Stress fisik akibat pembedahan besar, luka trauma, luka bakar,
refluks empedu atau infeksi berat dapat menyebabkan gastritis
dan juga ulkus serta pendarahan pada lambung. Perawatan
terhadap kanker seperti kemoterapi dan radiasi dapat
mengakibatkan peradangan pada dinding lambung yang
selanjutnya dapat berkembang menjadi gastritis dan ulkus
peptik. Ketika tubuh terkena sejumlah kecil radiasi, kerusakan
yang terjadi biasanya sementara, tapi dalam dosis besar akan
mengakibatkan kerusakan tersebut menjadi permanen dan
dapat mengikis dinding lambung serta merusak kelenjar-
kelenjar penghasil asam lambung. Refluks dari empedu juga
dapat menyebabkan gastritis. Bile (empedu) adalah cairan yang
membantu mencerna lemak-lemak dalam tubuh. Cairan ini
diproduksi oleh hati. Ketika dilepaskan, empedu akan melewati
serangkaian saluran kecil dan menuju ke usus kecil. Dalam
kondisi normal, sebuah otot sphincter yang berbentuk seperti
cincin (pyloric valve) akan mencegah empedu mengalir balik
ke dalam lambung. Tapi jika katup ini tidak bekerja dengan
benar, maka empedu akan masuk ke dalam lambung dan
mengakibatkan peradangan dan gastritis.
b. Gastritis Kronik.
Pada gastritis kronik penyebabnya tidak jelas, tetapi berhubungan
dengan ditemukannya Helicobacter pylori, apalagi ditemukan ulkus
pada pemeriksaan penunjang. Helicobacter pylori punya kebolehan
bertahan dan berkembang biak dalam lambung meski lambung
mengandung asam lambung karena mempunyai enzim urease sehingga
terbentuk kabut hasil netralisasi asam lambung di sekitarnya dengan
ammonia yang mengamankan bakteri ini. Lokasi infeksi Helicobacter
pylori di bagian bawah lambung dapat mengakibatkan peradangan
hebat, yang sering kali disertai perdarahan dan pembentukan lubang-
lubang. Pada kondisi Helicobacter pylori mencapai 1.010 sel dalam
lambung bisa mengakibatkan hipochlorhidia, yaitu berkurangnya asam
lambung yang akan mengundang Escherichia coli dari usus untuk
berkoloni di lambung dan beerpeluang bagi terjadinya diare dan tukak
lambung dengan gejala sakit perut berkepanjangan, feses berdarah atau
berwarna hitam, dan muntah darah (Misnadyarly, 2010).
Pathway
Obat AINS Stres
Nyeri Akut
Perubahan nutrisi
kurang dari
kebutuhan tubuh
Keletihan
6. Penatalaksanaan
Menurut Inayah (2010), penatalaksanaan yang dapat di lakukan
terdiri atas:
a. Penatalaksanaan Medis
1) Pemeriksaan Darah
Tes ini digunakan untuk memeriksa adanya antibodi H. Pylori
dalam darah. Hasil test yang positif menunjukan bahwa pasien
pernah kontak dengan bakteri pada suatu waktu dalam hidupnya,
tapi itu tidak menunjukan bahwa pasien tersebut terkena infeksi.

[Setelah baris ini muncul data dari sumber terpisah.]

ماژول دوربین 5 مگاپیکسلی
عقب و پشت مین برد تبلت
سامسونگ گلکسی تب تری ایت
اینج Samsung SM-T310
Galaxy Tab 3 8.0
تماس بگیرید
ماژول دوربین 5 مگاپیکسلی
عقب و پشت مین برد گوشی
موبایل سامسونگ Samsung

Tes darah dapat juga dilakukan untuk memeriksa Anemia, yang
terjadi akibat pendarahan lambung akibat Gastritis.
2) Pemeriksaan Pernafasan
Tes ini dapat menentukan apakah pasien terinfeksi oleh bakteri H.
Pylori atau tidak.
3) Pemeriksaan Feses
Tes ini memeriksa apakah terdapat H. Pylori dalam feses atau
tidak. Hasil yang positif mengindikasikan terjadi infeksi.
Pemeriksaan juga dilakukan terhadap adanya darah dalam feses.

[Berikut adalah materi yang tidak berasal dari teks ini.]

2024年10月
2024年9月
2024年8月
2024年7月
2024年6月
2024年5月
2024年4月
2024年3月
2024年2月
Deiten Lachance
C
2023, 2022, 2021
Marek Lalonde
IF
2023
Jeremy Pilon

Hal ini menunjukan adanya perdarahan pada lambung.
4) Endoskopi Saluran Cerna Bagian Atas
Dengan test ini dapat terlihat adanya ketidaknormalan pada saluran
cerna bagian atas yang mungkin tidak terlihat dengan sinar-X. Test
ini dilakukan dengan cara memesukan sebuah selang kecil yang
fleksibel (endoskop) melalui mulut dan masuk kedalam Esopagus,
lambung dan bagian atas usus kecil. Tenggorokan akan terlebih
dahulu dimati-rasakan (anestesi) sebelum endoskop dimasukan
untuk memastikan pasien merasa nyaman menjalani test ini. Jika
ada jaringan dalam saluran cerna yang terlihat mencurigakan,
dokter akan mengambil sedikit sampel (biopsi) dari jaringan
tersebut. Sampel itu kemudian akan dibawa kelaboratorium untuk
diperiksa. Test ini memakan waktu kurang lebih 20 sampai 30
menit. Pasien biasanya tidak langsung disuruh pulang ketika
selesai test ini, tetapi harus menunggu sampai efek dari anestesi
menghilang, kurang lebih satu atau dua jam. Hampir tidak ada
resiko akibat test ini. Komplikasi yang sering terjadi adalah rasa
tidak nyaman pada tenggorokan akibat menelan endoskop.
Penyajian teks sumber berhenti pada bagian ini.